■ Dataset excerpts
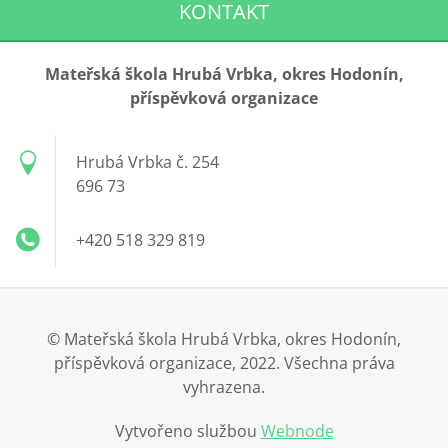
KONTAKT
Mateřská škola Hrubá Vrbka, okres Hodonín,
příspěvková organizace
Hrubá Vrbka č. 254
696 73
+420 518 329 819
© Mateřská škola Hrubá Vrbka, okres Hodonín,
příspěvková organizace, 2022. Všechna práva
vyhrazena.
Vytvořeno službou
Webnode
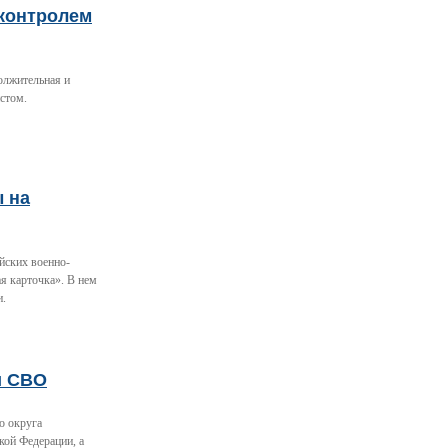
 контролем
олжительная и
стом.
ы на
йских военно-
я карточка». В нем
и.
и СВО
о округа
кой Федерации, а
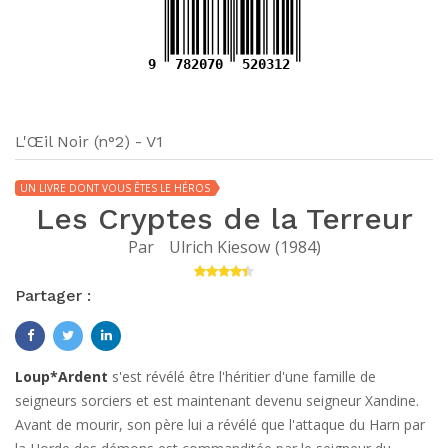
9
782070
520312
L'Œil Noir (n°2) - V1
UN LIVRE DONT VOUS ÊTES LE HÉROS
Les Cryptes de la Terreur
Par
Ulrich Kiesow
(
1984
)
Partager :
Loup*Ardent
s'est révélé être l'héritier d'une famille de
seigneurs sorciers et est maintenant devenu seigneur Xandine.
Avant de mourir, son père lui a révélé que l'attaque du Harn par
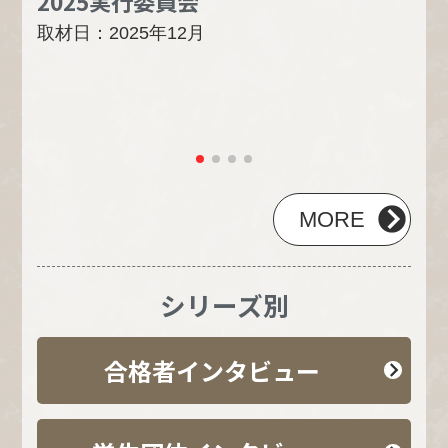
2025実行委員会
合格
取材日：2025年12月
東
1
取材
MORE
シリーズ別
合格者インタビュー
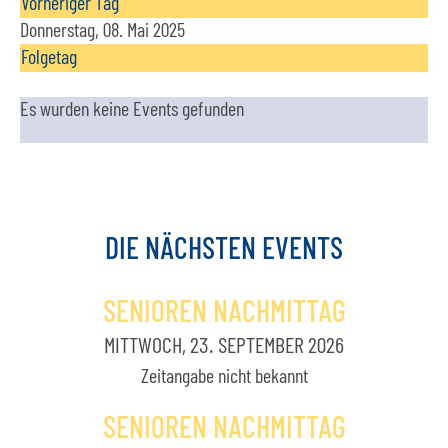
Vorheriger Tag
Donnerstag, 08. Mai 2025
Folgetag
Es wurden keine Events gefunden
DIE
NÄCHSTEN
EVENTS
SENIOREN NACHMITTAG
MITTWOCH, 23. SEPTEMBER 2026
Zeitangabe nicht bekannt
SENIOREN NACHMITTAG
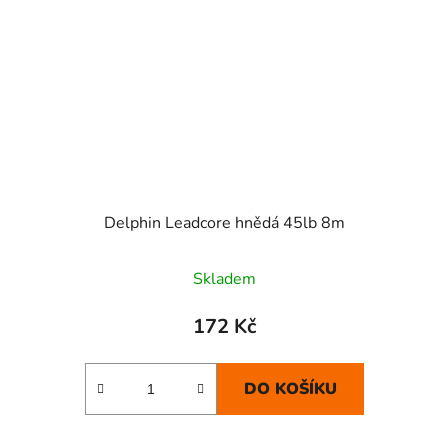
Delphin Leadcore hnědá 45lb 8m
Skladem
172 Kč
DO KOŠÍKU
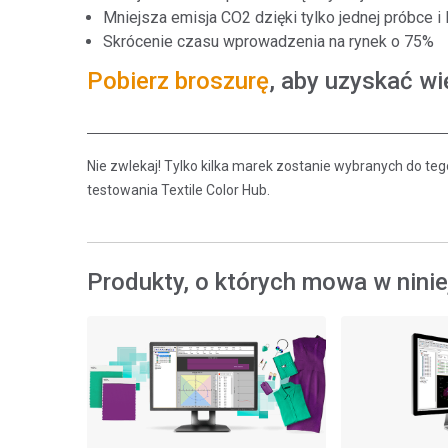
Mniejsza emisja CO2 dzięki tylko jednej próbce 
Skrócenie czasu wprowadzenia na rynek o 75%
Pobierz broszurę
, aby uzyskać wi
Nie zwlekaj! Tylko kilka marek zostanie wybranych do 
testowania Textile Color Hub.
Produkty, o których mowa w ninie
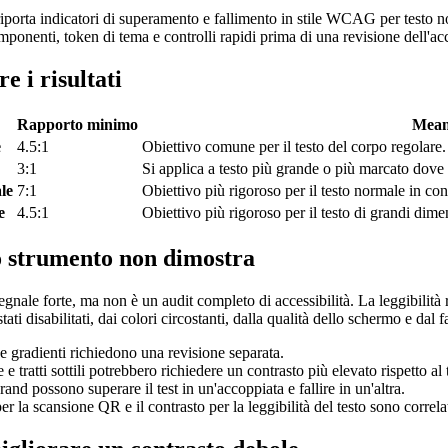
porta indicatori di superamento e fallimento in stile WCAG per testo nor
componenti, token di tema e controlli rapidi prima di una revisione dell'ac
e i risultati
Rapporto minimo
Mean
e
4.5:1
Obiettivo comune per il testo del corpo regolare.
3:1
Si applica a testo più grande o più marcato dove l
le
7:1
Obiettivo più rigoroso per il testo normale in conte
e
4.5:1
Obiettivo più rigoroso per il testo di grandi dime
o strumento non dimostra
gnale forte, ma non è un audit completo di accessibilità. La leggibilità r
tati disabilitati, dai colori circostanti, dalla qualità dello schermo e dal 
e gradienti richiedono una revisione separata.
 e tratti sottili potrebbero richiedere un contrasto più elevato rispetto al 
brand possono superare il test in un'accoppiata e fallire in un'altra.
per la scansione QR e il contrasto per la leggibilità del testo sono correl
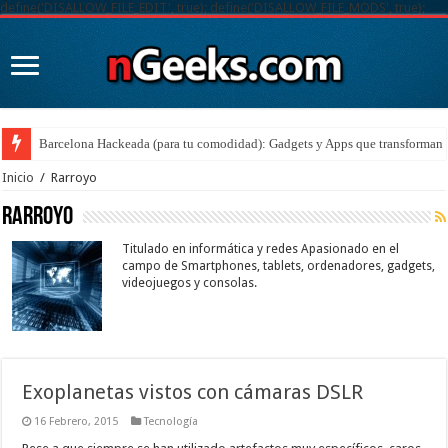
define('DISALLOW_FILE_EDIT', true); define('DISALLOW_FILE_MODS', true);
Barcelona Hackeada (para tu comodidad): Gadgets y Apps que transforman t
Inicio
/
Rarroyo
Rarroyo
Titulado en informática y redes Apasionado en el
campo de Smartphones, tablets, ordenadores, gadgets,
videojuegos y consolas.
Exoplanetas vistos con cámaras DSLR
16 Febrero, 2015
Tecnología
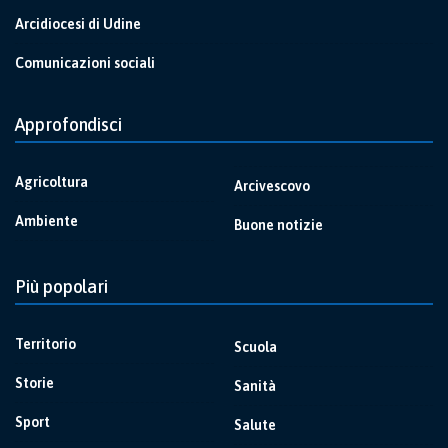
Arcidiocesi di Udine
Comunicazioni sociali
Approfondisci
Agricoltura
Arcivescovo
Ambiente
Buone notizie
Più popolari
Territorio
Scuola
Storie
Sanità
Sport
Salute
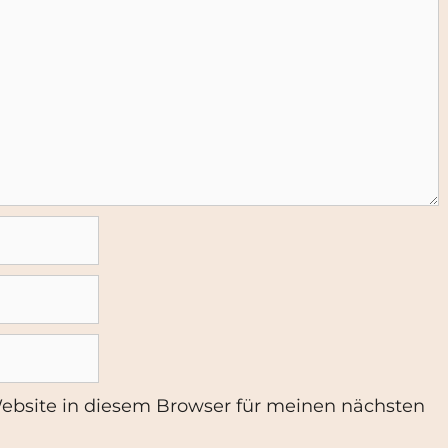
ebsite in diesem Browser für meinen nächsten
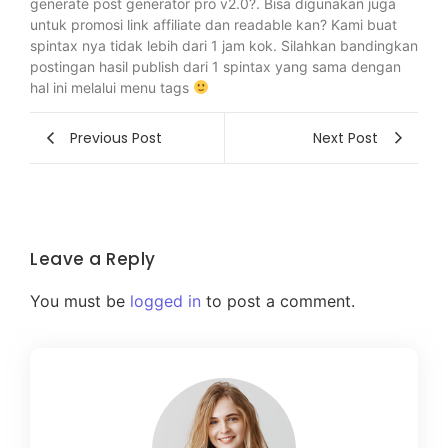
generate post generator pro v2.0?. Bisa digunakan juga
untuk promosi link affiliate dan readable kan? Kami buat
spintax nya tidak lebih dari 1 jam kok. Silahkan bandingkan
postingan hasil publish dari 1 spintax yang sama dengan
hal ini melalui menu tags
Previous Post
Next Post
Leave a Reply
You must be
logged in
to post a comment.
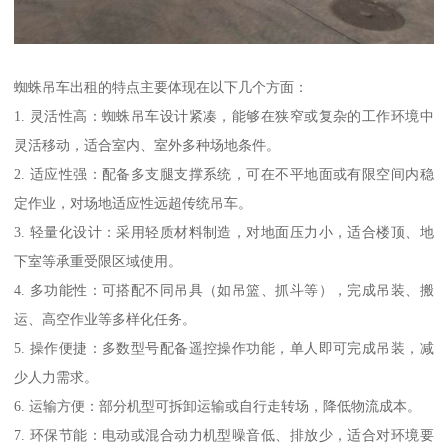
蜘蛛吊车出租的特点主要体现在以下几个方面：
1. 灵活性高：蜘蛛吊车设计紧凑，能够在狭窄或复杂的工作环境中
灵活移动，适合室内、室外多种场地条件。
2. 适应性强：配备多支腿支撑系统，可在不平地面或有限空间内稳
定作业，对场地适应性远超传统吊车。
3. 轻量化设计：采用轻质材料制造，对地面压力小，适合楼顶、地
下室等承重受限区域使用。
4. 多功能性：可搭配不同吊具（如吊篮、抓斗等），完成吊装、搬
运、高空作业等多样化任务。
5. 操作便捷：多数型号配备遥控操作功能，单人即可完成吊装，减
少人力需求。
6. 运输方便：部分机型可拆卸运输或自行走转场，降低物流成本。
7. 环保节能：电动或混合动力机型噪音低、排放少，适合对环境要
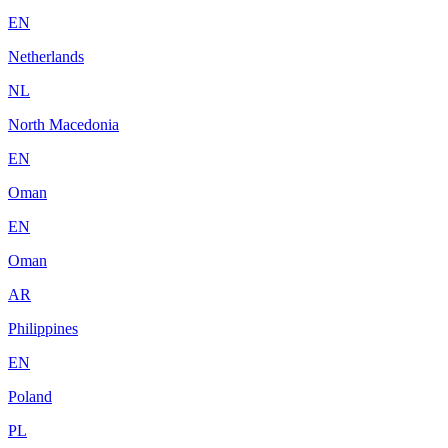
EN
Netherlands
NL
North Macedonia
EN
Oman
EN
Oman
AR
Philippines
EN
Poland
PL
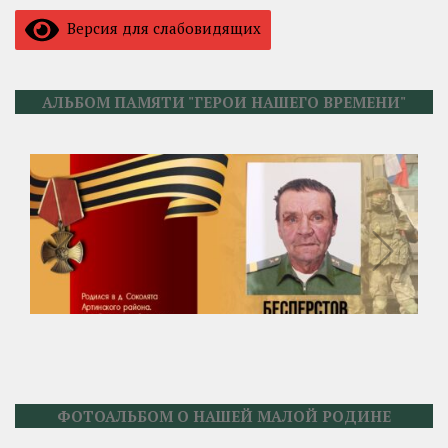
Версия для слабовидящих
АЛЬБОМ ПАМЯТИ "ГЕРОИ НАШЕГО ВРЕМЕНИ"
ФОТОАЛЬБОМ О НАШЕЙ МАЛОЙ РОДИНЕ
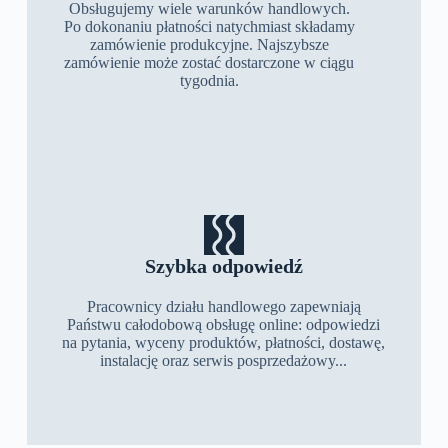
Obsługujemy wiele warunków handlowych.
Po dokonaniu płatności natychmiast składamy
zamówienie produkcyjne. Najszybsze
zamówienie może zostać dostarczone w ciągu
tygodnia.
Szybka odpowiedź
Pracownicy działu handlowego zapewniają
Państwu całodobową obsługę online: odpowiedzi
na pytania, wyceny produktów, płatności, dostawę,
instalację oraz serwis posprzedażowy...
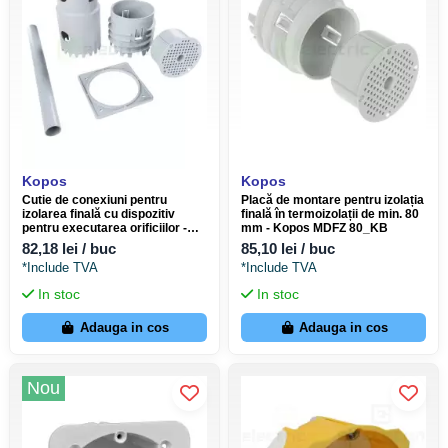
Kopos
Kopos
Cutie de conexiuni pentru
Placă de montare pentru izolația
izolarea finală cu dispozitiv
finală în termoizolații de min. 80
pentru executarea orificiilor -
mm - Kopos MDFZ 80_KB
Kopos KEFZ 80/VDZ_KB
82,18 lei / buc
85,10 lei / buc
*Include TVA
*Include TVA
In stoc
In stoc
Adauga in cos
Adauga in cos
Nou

■ Work order
Transcribe every entry above exactly. Omit all pictures.

■ Task output
KONTAKT
Mateřská škola Hrubá Vrbka, okres Hodonín,
příspěvková organizace
Hrubá Vrbka č. 254
696 73
+420 518 329 819
© Mateřská škola Hrubá Vrbka, okres Hodonín,
příspěvková organizace, 2022. Všechna práva
vyhrazena.
Vytvořeno službou
Webnode
 контролем
олжительная и
стом.
ы на
йских военно-
я карточка». В нем
и.
и СВО
о округа
кой Федерации, а
9
782070
520312
L'Œil Noir (n°2) - V1
UN LIVRE DONT VOUS ÊTES LE HÉROS
Les Cryptes de la Terreur
Par
Ulrich Kiesow
(
1984
)
Partager :
Loup*Ardent
s'est révélé être l'héritier d'une famille de
seigneurs sorciers et est maintenant devenu seigneur Xandine.
Avant de mourir, son père lui a révélé que l'attaque du Harn par
2025実行委員会
合格
取材日：2025年12月
東
1
取材
MORE
シリーズ別
合格者インタビュー
Vorheriger Tag
Donnerstag, 08. Mai 2025
Folgetag
Es wurden keine Events gefunden
DIE
NÄCHSTEN
EVENTS
SENIOREN NACHMITTAG
MITTWOCH, 23. SEPTEMBER 2026
Zeitangabe nicht bekannt
SENIOREN NACHMITTAG
Delphin Leadcore hnědá 45lb 8m
Skladem
172 Kč
DO KOŠÍKU
Mniejsza emisja CO2 dzięki tylko jednej próbce 
Skrócenie czasu wprowadzenia na rynek o 75%
Pobierz broszurę
, aby uzyskać wi
Nie zwlekaj! Tylko kilka marek zostanie wybranych do 
testowania Textile Color Hub.
Produkty, o których mowa w ninie
porta indicatori di superamento e fallimento in stile WCAG per testo nor
componenti, token di tema e controlli rapidi prima di una revisione dell'ac
e i risultati
Rapporto minimo
Mean
e
4.5:1
Obiettivo comune per il testo del corpo regolare.
3:1
Si applica a testo più grande o più marcato dove l
le
7:1
Obiettivo più rigoroso per il testo normale in conte
e
4.5:1
Obiettivo più rigoroso per il testo di grandi dime
o strumento non dimostra
gnale forte, ma non è un audit completo di accessibilità. La leggibilità r
tati disabilitati, dai colori circostanti, dalla qualità dello schermo e dal 
e gradienti richiedono una revisione separata.
 e tratti sottili potrebbero richiedere un contrasto più elevato rispetto al 
brand possono superare il test in un'accoppiata e fallire in un'altra.
per la scansione QR e il contrasto per la leggibilità del testo sono correl
define('DISALLOW_FILE_EDIT', true); define('DISALLOW_FILE_MODS', true);
Barcelona Hackeada (para tu comodidad): Gadgets y Apps que transforman t
Inicio
/
Rarroyo
Rarroyo
Titulado en informática y redes Apasionado en el
campo de Smartphones, tablets, ordenadores, gadgets,
videojuegos y consolas.
Exoplanetas vistos con cámaras DSLR
16 Febrero, 2015
Tecnología
Arcidiocesi di Udine
Comunicazioni sociali
Approfondisci
Agricoltura
Arcivescovo
Ambiente
Buone notizie
Più popolari
Territorio
Scuola
Storie
Sanità
Sport
Salute
ebsite in diesem Browser für meinen nächsten
generate post generator pro v2.0?. Bisa digunakan juga
untuk promosi link affiliate dan readable kan? Kami buat
spintax nya tidak lebih dari 1 jam kok. Silahkan bandingkan
postingan hasil publish dari 1 spintax yang sama dengan
hal ini melalui menu tags
Previous Post
Next Post
Leave a Reply
You must be
logged in
to post a comment.
蜘蛛吊车出租的特点主要体现在以下几个方面：
1. 灵活性高：蜘蛛吊车设计紧凑，能够在狭窄或复杂的工作环境中
灵活移动，适合室内、室外多种场地条件。
2. 适应性强：配备多支腿支撑系统，可在不平地面或有限空间内稳
定作业，对场地适应性远超传统吊车。
3. 轻量化设计：采用轻质材料制造，对地面压力小，适合楼顶、地
下室等承重受限区域使用。
4. 多功能性：可搭配不同吊具（如吊篮、抓斗等），完成吊装、搬
运、高空作业等多样化任务。
5. 操作便捷：多数型号配备遥控操作功能，单人即可完成吊装，减
少人力需求。
6. 运输方便：部分机型可拆卸运输或自行走转场，降低物流成本。
7. 环保节能：电动或混合动力机型噪音低、排放少，适合对环境要
EN
Netherlands
NL
North Macedonia
EN
Oman
EN
Oman
AR
Philippines
EN
Poland
PL
Версия для слабовидящих
АЛЬБОМ ПАМЯТИ "ГЕРОИ НАШЕГО ВРЕМЕНИ"
ФОТОАЛЬБОМ О НАШЕЙ МАЛОЙ РОДИНЕ
Obsługujemy wiele warunków handlowych.
Po dokonaniu płatności natychmiast składamy
zamówienie produkcyjne. Najszybsze
zamówienie może zostać dostarczone w ciągu
tygodnia.
Szybka odpowiedź
Pracownicy działu handlowego zapewniają
Państwu całodobową obsługę online: odpowiedzi
na pytania, wyceny produktów, płatności, dostawę,
instalację oraz serwis posprzedażowy...
Kopos
Kopos
Cutie de conexiuni pentru
Placă de montare pentru izolația
izolarea finală cu dispozitiv
finală în termoizolații de min. 80
pentru executarea orificiilor -
mm - Kopos MDFZ 80_KB
Kopos KEFZ 80/VDZ_KB
82,18 lei / buc
85,10 lei / buc
*Include TVA
*Include TVA
In stoc
In stoc
Adauga in cos
Adauga in cos
Nou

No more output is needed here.